### [Record set]
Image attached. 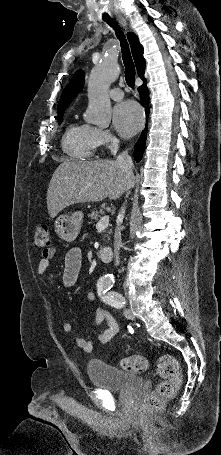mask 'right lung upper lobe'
<instances>
[{"label":"right lung upper lobe","mask_w":221,"mask_h":455,"mask_svg":"<svg viewBox=\"0 0 221 455\" xmlns=\"http://www.w3.org/2000/svg\"><path fill=\"white\" fill-rule=\"evenodd\" d=\"M128 40L131 45L132 55L136 64L137 73L142 78L145 70V59L143 58V47L139 43L138 37L133 33L127 34ZM84 85V73L78 71L72 77L70 83L64 89L61 98L58 102V110L66 109L72 100L77 96Z\"/></svg>","instance_id":"cb5924a9"}]
</instances>
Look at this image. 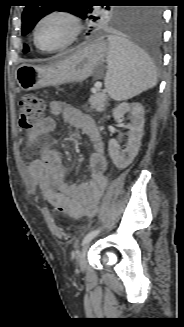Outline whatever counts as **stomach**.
Masks as SVG:
<instances>
[{
  "mask_svg": "<svg viewBox=\"0 0 184 327\" xmlns=\"http://www.w3.org/2000/svg\"><path fill=\"white\" fill-rule=\"evenodd\" d=\"M108 45L105 41H95L82 46L66 58L46 66L21 64L15 77L24 91L65 83H77L90 76H100Z\"/></svg>",
  "mask_w": 184,
  "mask_h": 327,
  "instance_id": "0dacf381",
  "label": "stomach"
}]
</instances>
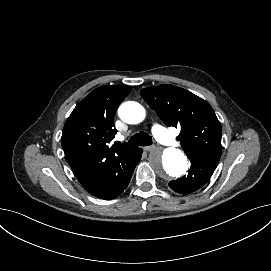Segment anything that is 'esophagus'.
I'll list each match as a JSON object with an SVG mask.
<instances>
[{"instance_id":"obj_1","label":"esophagus","mask_w":271,"mask_h":271,"mask_svg":"<svg viewBox=\"0 0 271 271\" xmlns=\"http://www.w3.org/2000/svg\"><path fill=\"white\" fill-rule=\"evenodd\" d=\"M143 149H144V151L151 152L156 149V146L155 145L147 146V147H144Z\"/></svg>"}]
</instances>
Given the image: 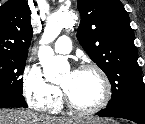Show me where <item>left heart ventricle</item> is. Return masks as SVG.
<instances>
[{
    "mask_svg": "<svg viewBox=\"0 0 145 124\" xmlns=\"http://www.w3.org/2000/svg\"><path fill=\"white\" fill-rule=\"evenodd\" d=\"M60 85L71 100L80 107L96 105L103 96V84L94 71H66Z\"/></svg>",
    "mask_w": 145,
    "mask_h": 124,
    "instance_id": "1",
    "label": "left heart ventricle"
}]
</instances>
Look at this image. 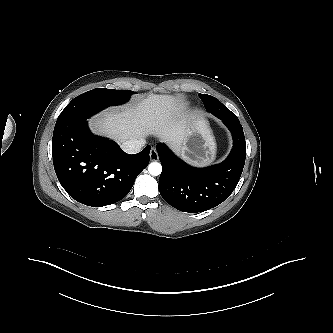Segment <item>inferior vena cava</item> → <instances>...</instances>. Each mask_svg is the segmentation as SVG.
I'll use <instances>...</instances> for the list:
<instances>
[{
  "mask_svg": "<svg viewBox=\"0 0 333 333\" xmlns=\"http://www.w3.org/2000/svg\"><path fill=\"white\" fill-rule=\"evenodd\" d=\"M145 141L143 139H132L123 142L121 148L128 154H135L140 152L141 148L144 146Z\"/></svg>",
  "mask_w": 333,
  "mask_h": 333,
  "instance_id": "602c4592",
  "label": "inferior vena cava"
}]
</instances>
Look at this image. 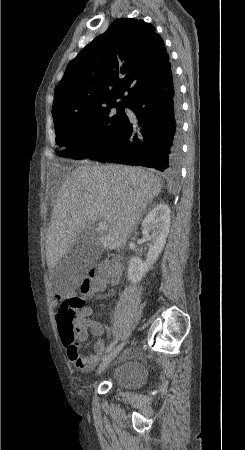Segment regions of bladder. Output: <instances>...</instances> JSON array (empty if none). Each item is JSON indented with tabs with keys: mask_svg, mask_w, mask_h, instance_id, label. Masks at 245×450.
Here are the masks:
<instances>
[{
	"mask_svg": "<svg viewBox=\"0 0 245 450\" xmlns=\"http://www.w3.org/2000/svg\"><path fill=\"white\" fill-rule=\"evenodd\" d=\"M146 375L144 364L138 360L119 363L112 374V385L123 391H134L142 386Z\"/></svg>",
	"mask_w": 245,
	"mask_h": 450,
	"instance_id": "bladder-1",
	"label": "bladder"
}]
</instances>
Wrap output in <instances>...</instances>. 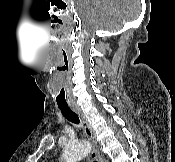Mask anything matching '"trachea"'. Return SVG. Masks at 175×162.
<instances>
[{
    "mask_svg": "<svg viewBox=\"0 0 175 162\" xmlns=\"http://www.w3.org/2000/svg\"><path fill=\"white\" fill-rule=\"evenodd\" d=\"M63 116L74 124H79L80 120L78 115L72 111L69 107H59Z\"/></svg>",
    "mask_w": 175,
    "mask_h": 162,
    "instance_id": "1",
    "label": "trachea"
}]
</instances>
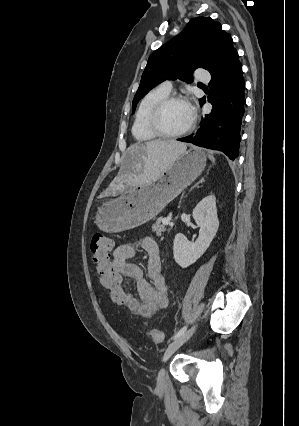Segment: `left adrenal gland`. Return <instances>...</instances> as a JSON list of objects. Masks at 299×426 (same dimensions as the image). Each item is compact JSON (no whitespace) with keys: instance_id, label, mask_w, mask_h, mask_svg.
<instances>
[{"instance_id":"a2214340","label":"left adrenal gland","mask_w":299,"mask_h":426,"mask_svg":"<svg viewBox=\"0 0 299 426\" xmlns=\"http://www.w3.org/2000/svg\"><path fill=\"white\" fill-rule=\"evenodd\" d=\"M205 180H204V178H201V180L199 181V182H197L192 188H191V190L192 189H194L195 187H197V186H199V184H201V183H203Z\"/></svg>"}]
</instances>
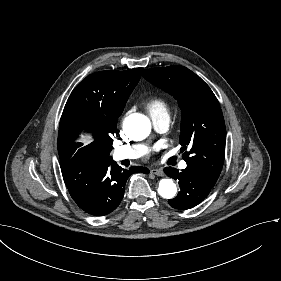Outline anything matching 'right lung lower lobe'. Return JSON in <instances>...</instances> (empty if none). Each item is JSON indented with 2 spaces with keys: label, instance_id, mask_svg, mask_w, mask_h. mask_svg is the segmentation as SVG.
I'll return each instance as SVG.
<instances>
[{
  "label": "right lung lower lobe",
  "instance_id": "1",
  "mask_svg": "<svg viewBox=\"0 0 281 281\" xmlns=\"http://www.w3.org/2000/svg\"><path fill=\"white\" fill-rule=\"evenodd\" d=\"M71 153L72 148L59 153L63 179L76 204L91 215L111 213L123 198L128 177L134 172L149 173L141 166L122 169L94 153Z\"/></svg>",
  "mask_w": 281,
  "mask_h": 281
}]
</instances>
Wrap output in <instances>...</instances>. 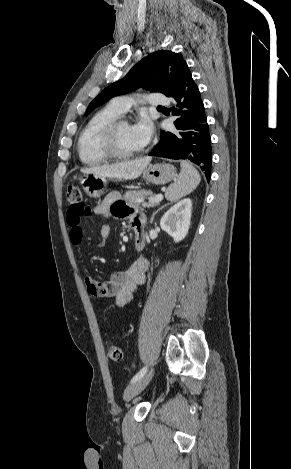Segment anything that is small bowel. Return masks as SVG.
I'll return each instance as SVG.
<instances>
[{
    "label": "small bowel",
    "mask_w": 291,
    "mask_h": 469,
    "mask_svg": "<svg viewBox=\"0 0 291 469\" xmlns=\"http://www.w3.org/2000/svg\"><path fill=\"white\" fill-rule=\"evenodd\" d=\"M96 215L104 218H129L133 228L141 227L144 229L145 217L137 210L128 207L121 199L118 193H110L93 210ZM80 215L75 209L70 208L67 211V224L70 228L69 236L73 245H80L83 238ZM110 226L104 224L101 228L102 240L98 244L102 246L110 235ZM148 269V261L140 257L133 261L124 271H116L111 274L106 282H98L92 276L87 275L84 279L90 294L99 298H113L115 304L123 308L133 298L137 287L145 282V273Z\"/></svg>",
    "instance_id": "c3829d8e"
}]
</instances>
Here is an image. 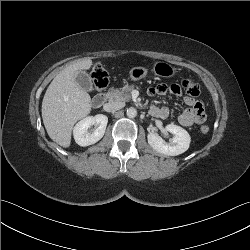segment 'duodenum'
Returning <instances> with one entry per match:
<instances>
[{
	"mask_svg": "<svg viewBox=\"0 0 250 250\" xmlns=\"http://www.w3.org/2000/svg\"><path fill=\"white\" fill-rule=\"evenodd\" d=\"M106 102V95L105 94H98L92 100V105L95 108L101 107Z\"/></svg>",
	"mask_w": 250,
	"mask_h": 250,
	"instance_id": "410a0bca",
	"label": "duodenum"
}]
</instances>
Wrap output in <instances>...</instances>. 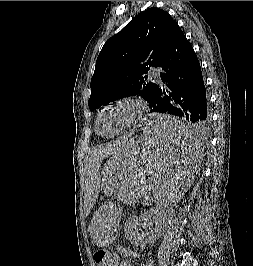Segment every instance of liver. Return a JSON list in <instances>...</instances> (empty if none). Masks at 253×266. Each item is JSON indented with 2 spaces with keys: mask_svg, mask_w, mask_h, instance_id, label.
I'll return each mask as SVG.
<instances>
[{
  "mask_svg": "<svg viewBox=\"0 0 253 266\" xmlns=\"http://www.w3.org/2000/svg\"><path fill=\"white\" fill-rule=\"evenodd\" d=\"M128 142L127 137L111 141L104 145L94 148L88 155L85 161L86 175L93 176L98 172L101 162L104 158L109 157L110 155L119 152L121 148ZM180 187H178L179 189ZM177 189V190H178ZM176 190V189H175ZM135 200V199H133ZM137 200V199H136ZM162 205V204H161ZM96 215V214H95ZM92 238L94 235H91ZM94 241V239H93ZM96 243V242H95Z\"/></svg>",
  "mask_w": 253,
  "mask_h": 266,
  "instance_id": "obj_1",
  "label": "liver"
}]
</instances>
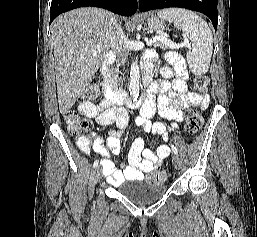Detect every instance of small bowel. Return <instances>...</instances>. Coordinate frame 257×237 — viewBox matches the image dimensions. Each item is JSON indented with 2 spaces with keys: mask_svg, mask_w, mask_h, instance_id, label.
<instances>
[{
  "mask_svg": "<svg viewBox=\"0 0 257 237\" xmlns=\"http://www.w3.org/2000/svg\"><path fill=\"white\" fill-rule=\"evenodd\" d=\"M168 61L175 66L177 78L173 81L162 80L153 82L149 86V94L144 101L140 116L136 118L138 125H143L144 129L152 134L160 135L164 144L160 145L153 153L145 148L144 141L136 138L128 153V159L117 168L109 159L110 152L118 154L120 150V135L129 121V114L126 108L114 106L106 98L100 100L97 104L82 101L78 105L79 112L88 118H92L98 125L108 126L116 124L118 130H112L109 133L106 144L100 136L91 134V136H80L77 139V146L83 153H90L94 150L102 156L101 166L107 181L117 186L125 180H141L145 173L152 172L159 168L170 153L166 144L168 140V128L163 122L151 121V118L158 112L163 118L170 120L173 127L183 121V110L188 107L206 108L209 104V97L206 94L188 92L187 77L188 74L180 58L175 54H168ZM145 66L152 74V65L147 59ZM160 93L158 97L155 95Z\"/></svg>",
  "mask_w": 257,
  "mask_h": 237,
  "instance_id": "c3829d8e",
  "label": "small bowel"
}]
</instances>
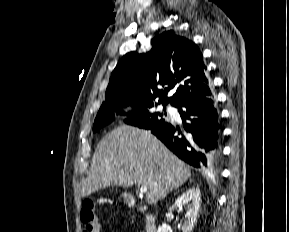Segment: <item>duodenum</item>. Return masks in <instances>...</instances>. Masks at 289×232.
<instances>
[{
  "mask_svg": "<svg viewBox=\"0 0 289 232\" xmlns=\"http://www.w3.org/2000/svg\"><path fill=\"white\" fill-rule=\"evenodd\" d=\"M125 201L130 207H135L134 198L130 194H125ZM144 215V224L146 232H156V217L148 212L145 207H139Z\"/></svg>",
  "mask_w": 289,
  "mask_h": 232,
  "instance_id": "duodenum-1",
  "label": "duodenum"
}]
</instances>
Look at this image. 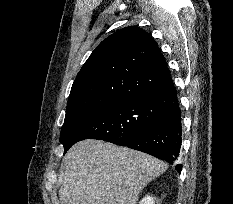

### [Task directions]
Your answer must be the lines from the line containing "Segment: <item>duodenum</item>. Return" through the final line of the data, written out exactly, both ends included and pictures left out.

### [Problem solution]
Segment: <item>duodenum</item>. Return masks in <instances>...</instances>. Masks at 289×232.
<instances>
[{
  "mask_svg": "<svg viewBox=\"0 0 289 232\" xmlns=\"http://www.w3.org/2000/svg\"><path fill=\"white\" fill-rule=\"evenodd\" d=\"M125 201L130 207H135L134 198L130 194H125ZM144 215V224L146 232H156V217L148 212L145 207H139Z\"/></svg>",
  "mask_w": 289,
  "mask_h": 232,
  "instance_id": "duodenum-1",
  "label": "duodenum"
}]
</instances>
Look at this image. 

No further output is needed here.